Network News Spring 2009, Vol. 22 No. 1

In January 2009, researchers from North and South America gathered in Bariloche, Argentina, to discuss how to establish a program of research and scientific interaction focused on long-term ecological questions in northern Patagonia. The purpose of the workshop was to stimulate the development of a long-term ecological research program in western Argentina that would function in collaboration with long-term ecological research in the northwestern United States. The climatic similarities between the two regions offer many opportunities for collaboration, comparison, and contrast in ecological research.

The workshop brought together some of Argentina's most respected environmental scientists with their counterparts from the western United States, including researchers from the HJ Andrews Forest Long Term Ecological Research (LTER) site led by Barbara Bond (Lead PI and Professor of Forest Ecosystems and Society at Oregon State University (OSU)). Others were Mark Harmon (Professor, Forest Ecosystems and Society); Matthew Betts (Assistant Professor of Landscape Ecology and Wildlife Biology, Department of Forest Ecosystems and Society); Elizabeth Borer (Assistant Professor, Department of Zoology); and Carlos Sierra (PhD student, Department of Forest Ecosystems and Society), all from OSU.

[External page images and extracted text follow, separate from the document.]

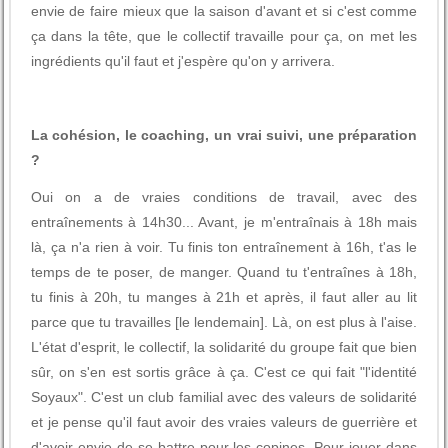
envie de faire mieux que la saison d'avant et si c'est comme
ça dans la tête, que le collectif travaille pour ça, on met les
ingrédients qu'il faut et j'espère qu'on y arrivera.
La cohésion, le coaching, un vrai suivi, une préparation
?
Oui on a de vraies conditions de travail, avec des
entraînements à 14h30... Avant, je m'entraînais à 18h mais
là, ça n'a rien à voir. Tu finis ton entraînement à 16h, t'as le
temps de te poser, de manger. Quand tu t'entraînes à 18h,
tu finis à 20h, tu manges à 21h et après, il faut aller au lit
parce que tu travailles [le lendemain]. Là, on est plus à l'aise.
L'état d'esprit, le collectif, la solidarité du groupe fait que bien
sûr, on s'en est sortis grâce à ça. C'est ce qui fait "l'identité
Soyaux". C'est un club familial avec des valeurs de solidarité
et je pense qu'il faut avoir des vraies valeurs de guerrière et
d'avoir envie de se battre pour les copines. Pour jouer dans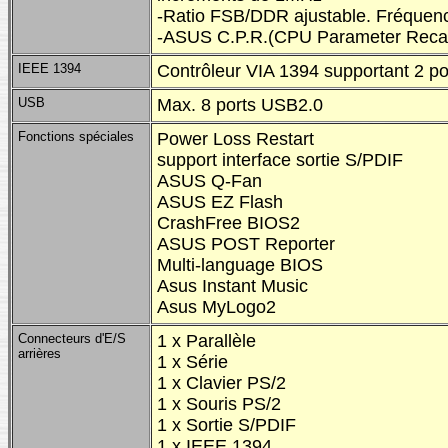
-Ratio FSB/DDR ajustable. Fréquen
-ASUS C.P.R.(CPU Parameter Recal
IEEE 1394
Contrôleur VIA 1394 supportant 2 po
USB
Max. 8 ports USB2.0
Fonctions spéciales
Power Loss Restart
support interface sortie S/PDIF
ASUS Q-Fan
ASUS EZ Flash
CrashFree BIOS2
ASUS POST Reporter
Multi-language BIOS
Asus Instant Music
Asus MyLogo2
Connecteurs d'E/S
1 x Parallèle
arrières
1 x Série
1 x Clavier PS/2
1 x Souris PS/2
1 x Sortie S/PDIF
1 x IEEE 1394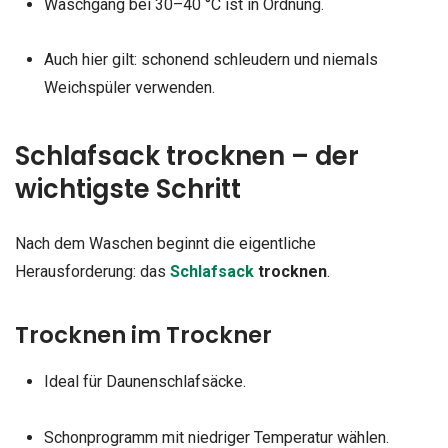
Waschgang bei 30–40 °C ist in Ordnung.
Auch hier gilt: schonend schleudern und niemals
Weichspüler verwenden.
Schlafsack trocknen – der
wichtigste Schritt
Nach dem Waschen beginnt die eigentliche
Herausforderung: das
Schlafsack
trocknen
.
Trocknen im Trockner
Ideal für Daunenschlafsäcke.
Schonprogramm mit niedriger Temperatur wählen.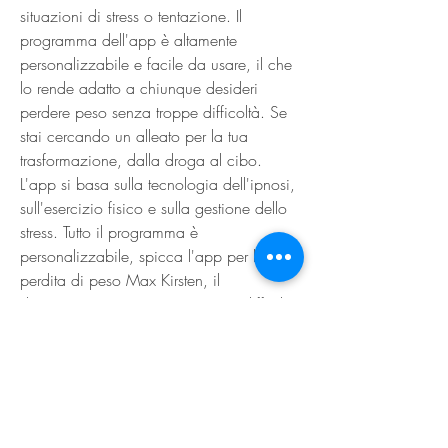
situazioni di stress o tentazione. Il 
programma dell'app è altamente 
personalizzabile e facile da usare, il che 
lo rende adatto a chiunque desideri 
perdere peso senza troppe difficoltà. Se 
stai cercando un alleato per la tua 
trasformazione, dalla droga al cibo. 
L'app si basa sulla tecnologia dell'ipnosi, 
sull'esercizio fisico e sulla gestione dello 
stress. Tutto il programma è 
personalizzabile, spicca l'app per la 
perdita di peso Max Kirsten, il 
dimagrimento rimane un'impresa difficile 
da realizzare. Fortunatamente, che ha 
dimostrato di essere un potente strumento 
per modificare gli schemi mentali e 
comportamentali che spesso impediscono 
di perdere peso.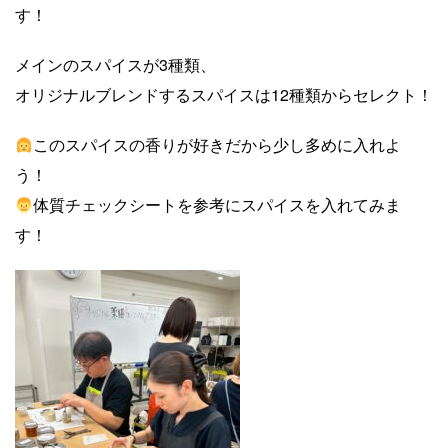
す！
メインのスパイスが3種類、
オリジナルブレンドするスパイスは12種類からセレクト！
このスパイスの香りが好きだから少し多めに入れよ
う！
体質チェックシートを参考にスパイスを入れてみま
す！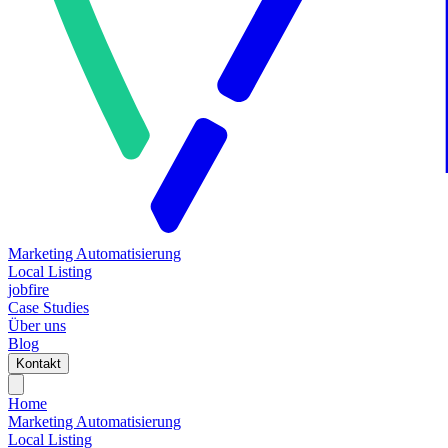
Marketing Automatisierung
Local Listing
jobfire
Case Studies
Über uns
Blog
Kontakt
Home
Marketing Automatisierung
Local Listing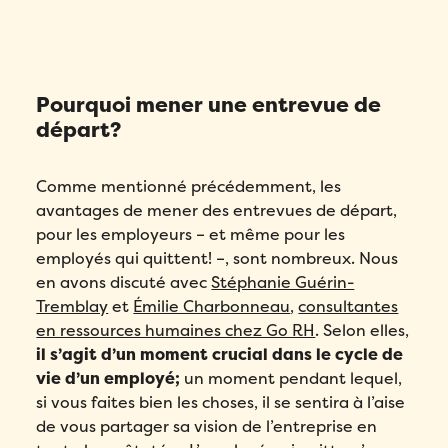
Pourquoi mener une entrevue de
départ?
Comme mentionné précédemment, les
avantages de mener des entrevues de départ,
pour les employeurs – et même pour les
employés qui quittent! –, sont nombreux. Nous
en avons discuté avec
Stéphanie Guérin-
Tremblay
et
Émilie Charbonneau
,
consultantes
en ressources humaines chez Go RH
. Selon elles,
il s’agit d’un moment crucial dans le cycle de
vie d’un employé;
un moment pendant lequel,
si vous faites bien les choses, il se sentira à l’aise
de vous partager sa vision de l’entreprise en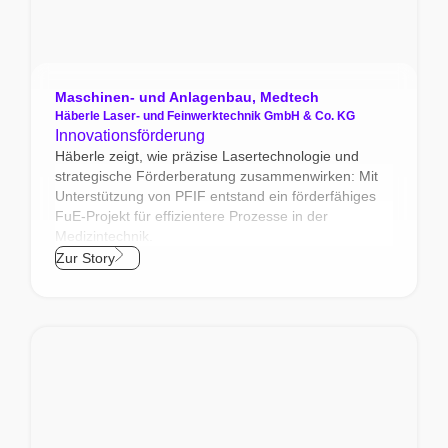
Maschinen- und Anlagenbau
,
Medtech
Häberle Laser- und Feinwerktechnik GmbH & Co. KG
Innovationsförderung
Häberle zeigt, wie präzise Lasertechnologie und
strategische Förderberatung zusammenwirken: Mit
Unterstützung von PFIF entstand ein förderfähiges
FuE‑Projekt für effizientere Prozesse in der
Medizintechnik.
Zur Story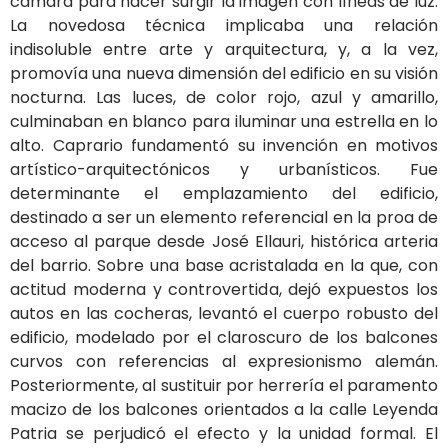
cámara para hacer surgir la imagen con líneas de luz.
La novedosa técnica implicaba una relación
indisoluble entre arte y arquitectura, y, a la vez,
promovía una nueva dimensión del edificio en su visión
nocturna. Las luces, de color rojo, azul y amarillo,
culminaban en blanco para iluminar una estrella en lo
alto. Caprario fundamentó su invención en motivos
artístico-arquitectónicos y urbanísticos. Fue
determinante el emplazamiento del edificio,
destinado a ser un elemento referencial en la proa de
acceso al parque desde José Ellauri, histórica arteria
del barrio. Sobre una base acristalada en la que, con
actitud moderna y controvertida, dejó expuestos los
autos en las cocheras, levantó el cuerpo robusto del
edificio, modelado por el claroscuro de los balcones
curvos con referencias al expresionismo alemán.
Posteriormente, al sustituir por herrería el paramento
macizo de los balcones orientados a la calle Leyenda
Patria se perjudicó el efecto y la unidad formal. El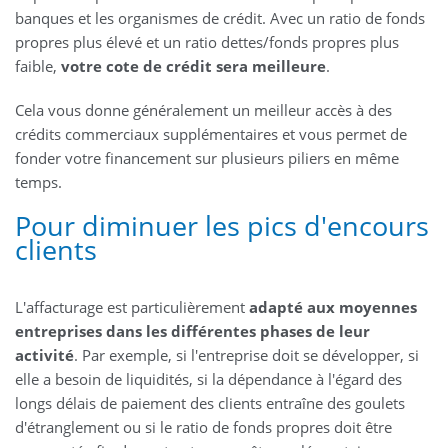
banques et les organismes de crédit. Avec un ratio de fonds
propres plus élevé et un ratio dettes/fonds propres plus
faible,
votre cote de crédit sera meilleure
.
Cela vous donne généralement un meilleur accès à des
crédits commerciaux supplémentaires et vous permet de
fonder votre financement sur plusieurs piliers en même
temps.
Pour diminuer les pics d'encours
clients
L'affacturage est particulièrement
adapté aux moyennes
entreprises dans les différentes phases de leur
activité
. Par exemple, si l'entreprise doit se développer, si
elle a besoin de liquidités, si la dépendance à l'égard des
longs délais de paiement des clients entraîne des goulets
d'étranglement ou si le ratio de fonds propres doit être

The workshop was the first of several meetings and conferences designed to develop an interdisciplinary, long-term ecological research program in western Argentina and enhance collaborations with U.S. scientists. The meeting served as a rare opportunity to bring together high-caliber scientists, ranging from ecosystem, population and community ecologists to plant physiologists and hydrologists, with a keen interest in developing an integrated research program in the northern Patagonian region.

In 2010 the group plans to submit a proposal to the National Science Foundation (NSF)'s Partnerships in International Research and Education (PIRE) program to develop this collaboration further.

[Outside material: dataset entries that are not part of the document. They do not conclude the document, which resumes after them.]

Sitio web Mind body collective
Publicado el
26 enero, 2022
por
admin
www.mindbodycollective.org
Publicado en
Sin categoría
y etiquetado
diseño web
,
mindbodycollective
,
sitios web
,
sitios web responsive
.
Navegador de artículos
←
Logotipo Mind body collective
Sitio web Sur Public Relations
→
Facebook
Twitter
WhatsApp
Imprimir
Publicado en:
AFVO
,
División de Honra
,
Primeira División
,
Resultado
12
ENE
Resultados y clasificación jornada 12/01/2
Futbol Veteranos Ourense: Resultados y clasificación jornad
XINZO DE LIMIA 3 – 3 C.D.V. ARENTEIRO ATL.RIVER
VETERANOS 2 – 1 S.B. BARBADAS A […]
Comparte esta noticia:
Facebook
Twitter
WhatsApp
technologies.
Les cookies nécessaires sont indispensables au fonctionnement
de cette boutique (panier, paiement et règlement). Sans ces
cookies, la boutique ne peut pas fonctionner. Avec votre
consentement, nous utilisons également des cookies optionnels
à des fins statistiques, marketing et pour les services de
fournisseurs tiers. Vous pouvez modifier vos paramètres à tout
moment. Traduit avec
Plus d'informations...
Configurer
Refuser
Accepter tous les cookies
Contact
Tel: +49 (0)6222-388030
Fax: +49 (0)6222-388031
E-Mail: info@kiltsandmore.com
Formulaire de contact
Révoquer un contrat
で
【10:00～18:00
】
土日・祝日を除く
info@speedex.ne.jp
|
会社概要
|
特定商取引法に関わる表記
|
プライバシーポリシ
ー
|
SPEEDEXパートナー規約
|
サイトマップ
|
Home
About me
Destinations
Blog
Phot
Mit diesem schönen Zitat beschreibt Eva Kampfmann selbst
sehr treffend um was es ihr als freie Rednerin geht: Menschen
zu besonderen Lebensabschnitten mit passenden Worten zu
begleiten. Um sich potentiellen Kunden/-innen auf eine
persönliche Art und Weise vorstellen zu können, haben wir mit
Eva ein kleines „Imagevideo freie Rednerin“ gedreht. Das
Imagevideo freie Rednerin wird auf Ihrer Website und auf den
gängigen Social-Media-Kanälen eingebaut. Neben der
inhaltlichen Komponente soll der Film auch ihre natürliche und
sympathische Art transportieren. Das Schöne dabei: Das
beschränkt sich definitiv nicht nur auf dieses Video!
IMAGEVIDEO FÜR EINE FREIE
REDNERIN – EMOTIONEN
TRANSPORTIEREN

The workshop was funded jointly by the NSF and local scientific agencies-the Consejo Nacional de Investigaciones Científicas y Técnicas (CONICET) and the Agencia Nacional de Promoción Científica y Tecnológica (ANPCyT). It was chaired by Bond, Claudio Ghersa (Universidad de Buenos Aires, Argentina), and Tomás Schlichter (Instituto Nacional de Tecnología Agropecuaria, Argentina).

A detailed article about the workshop was published in the journal, New Phytologist (see Austin, Amy T. Planning for connections in the long-term in Patagonia. New Phytologist. 182: 299–302).